CBS 2 is investigating improper raids as Young’s case, has caused a number of other changes to the CPD and City Hall, including:
- Chicago police reviewed the search warrant.
- The mayor has created an order for cameras so that victims can more easily get police video.
- Officers who raided Anjanet Young’s home were recruited and faced 100 counts of misconduct – measures that were taken only after our investigation, almost two years after the raid.
- The city council held extensive hearings on the reform of the search warrant.
- The Chicago Inspector General (IG) has launched an investigation into possible violations, including at City Hall. The IG published a summary of the report, believing the city’s response to the raid was “extremely detrimental to Young,” but Lightfoot declined to publish the full report.
- The IG is continuing its investigation into the CPD’s search warrant policy and practice and has issued interim findings calling for “urgent recommendations” on changes to the search warrant policy, which were immediately adopted by the police.
- Legislation on search warrants was enacted.
Mayor Laurie Lightfoot, CPD Supt. David Brown and Illinois Attorney General Kwame Raoul issued a joint statement Friday amending the Decree of Consent, which reads in part: “Chicagoans deserve a police department they fully trust. Although we have laid the groundwork for police reform in the CPD and in the city we know much remains to be done. We build trust by ensuring that every officer has the tools to do their job constitutionally, efficiently and fairly.
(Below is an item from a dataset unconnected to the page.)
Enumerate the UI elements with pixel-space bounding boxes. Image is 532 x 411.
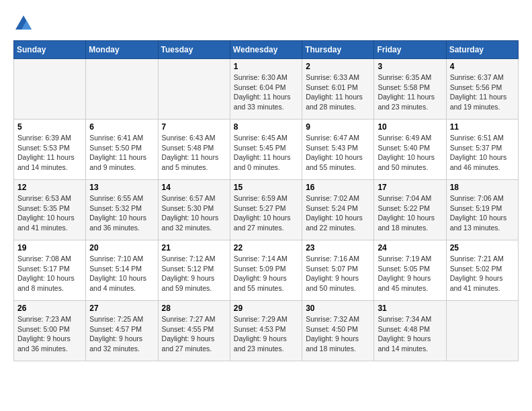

This is how we strive to become the best police department and, in turn, build a better and safer city for everyone. ”
However, the city has actually fought for years to ensure that search warrants are not included in the consent decree, according to Futterman.
“The CPD is fighting this, not accepting it with open arms – and so it’s not a small event and an event that wouldn’t have happened again if it weren’t for the eyes and work of CBS 2; if it weren’t for the work of people in the community that raised it and continued to struggle with this, “Futterman said,” and all the credit goes to the federal judge who heard our cries. “
Amendments to Friday’s consent decree also give the CPD an additional three years to come into full compliance with court-imposed reforms, giving the department until 2027.
“The three-year extension approved by the court today simply recognizes the reality. The city has not met more than half of the deadlines required by the decree during the first years of its implementation. We are glad that all participants recognize that this process takes time – and full attention of the mayor Lightfoot and the city – to be successful, “said Michel Garcia, deputy director of legal affairs for the Illinois ACLU.